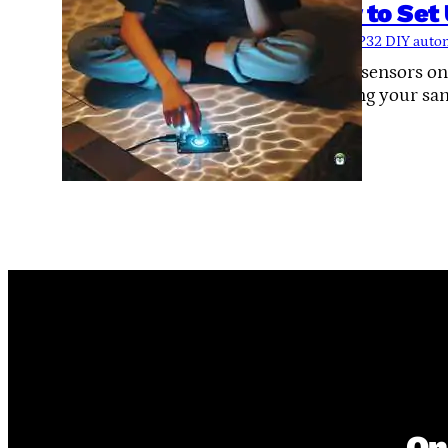
How to Set
Tags:
ESP32 DIY auto
Touch sensors on
shorting your san
On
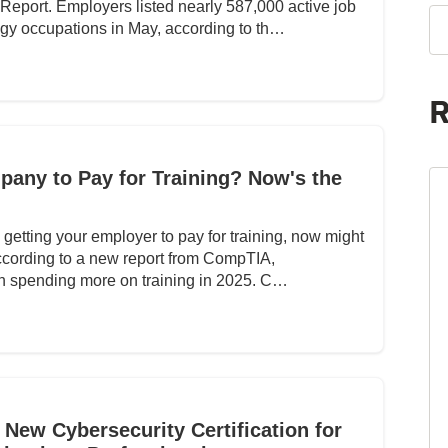
eport. Employers listed nearly 587,000 active job
ogy occupations in May, according to th…
R
any to Pay for Training? Now's the
in getting your employer to pay for training, now might
according to a new report from CompTIA,
on spending more on training in 2025. C…
New Cybersecurity Certification for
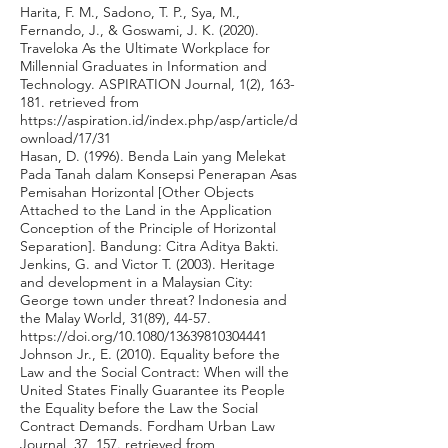
Harita, F. M., Sadono, T. P., Sya, M.,
Fernando, J., & Goswami, J. K. (2020).
Traveloka As the Ultimate Workplace for
Millennial Graduates in Information and
Technology. ASPIRATION Journal, 1(2), 163-
181. retrieved from
https://aspiration.id/index.php/asp/article/d
ownload/17/31
Hasan, D. (1996). Benda Lain yang Melekat
Pada Tanah dalam Konsepsi Penerapan Asas
Pemisahan Horizontal [Other Objects
Attached to the Land in the Application
Conception of the Principle of Horizontal
Separation]. Bandung: Citra Aditya Bakti.
Jenkins, G. and Victor T. (2003). Heritage
and development in a Malaysian City:
George town under threat? Indonesia and
the Malay World, 31(89), 44-57.
https://doi.org/10.1080/13639810304441
Johnson Jr., E. (2010). Equality before the
Law and the Social Contract: When will the
United States Finally Guarantee its People
the Equality before the Law the Social
Contract Demands. Fordham Urban Law
Journal, 37, 157. retrieved from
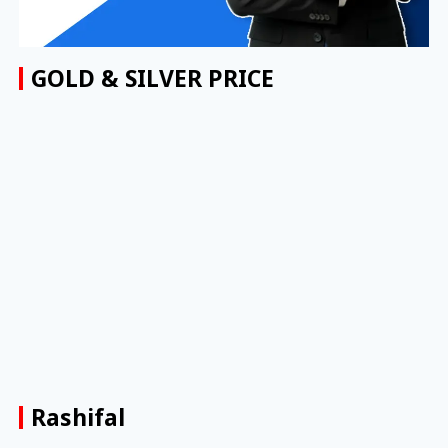
GOLD & SILVER PRICE
Rashifal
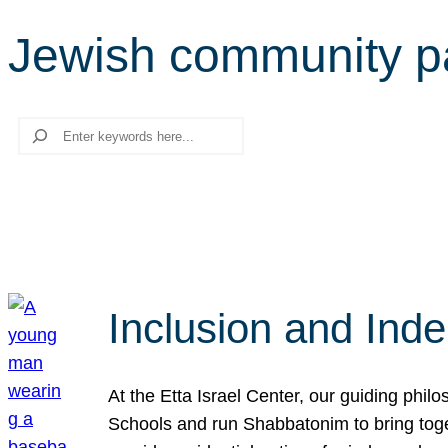
Jewish community p
Search
Inclusion and Ind
At the Etta Israel Center, our guiding phil
Schools and run Shabbatonim to bring tog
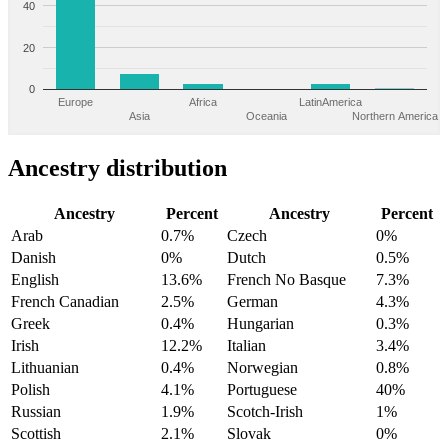
40
20
0
Europe
Africa
LatinAmerica
Asia
Oceania
Northern America
Ancestry distribution
Ancestry
Percent
Ancestry
Percent
Arab
0.7%
Czech
0%
Danish
0%
Dutch
0.5%
English
13.6%
French No Basque
7.3%
French Canadian
2.5%
German
4.3%
Greek
0.4%
Hungarian
0.3%
Irish
12.2%
Italian
3.4%
Lithuanian
0.4%
Norwegian
0.8%
Polish
4.1%
Portuguese
40%
Russian
1.9%
Scotch-Irish
1%
Scottish
2.1%
Slovak
0%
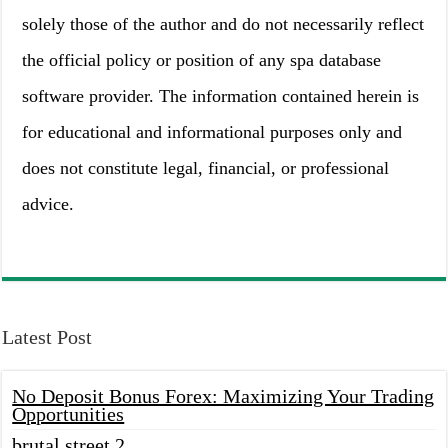
solely those of the author and do not necessarily reflect
the official policy or position of any spa database
software provider. The information contained herein is
for educational and informational purposes only and
does not constitute legal, financial, or professional
advice.
Latest Post
No Deposit Bonus Forex: Maximizing Your Trading
Opportunities
brutal street 2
_ _ _ _ _
- [What you should do]: Search the preceding listing for "Journal", then copy every line that holds it.

- [Solution for this problem]:
Technology. ASPIRATION Journal, 1(2), 163-
Journal, 37, 157. retrieved from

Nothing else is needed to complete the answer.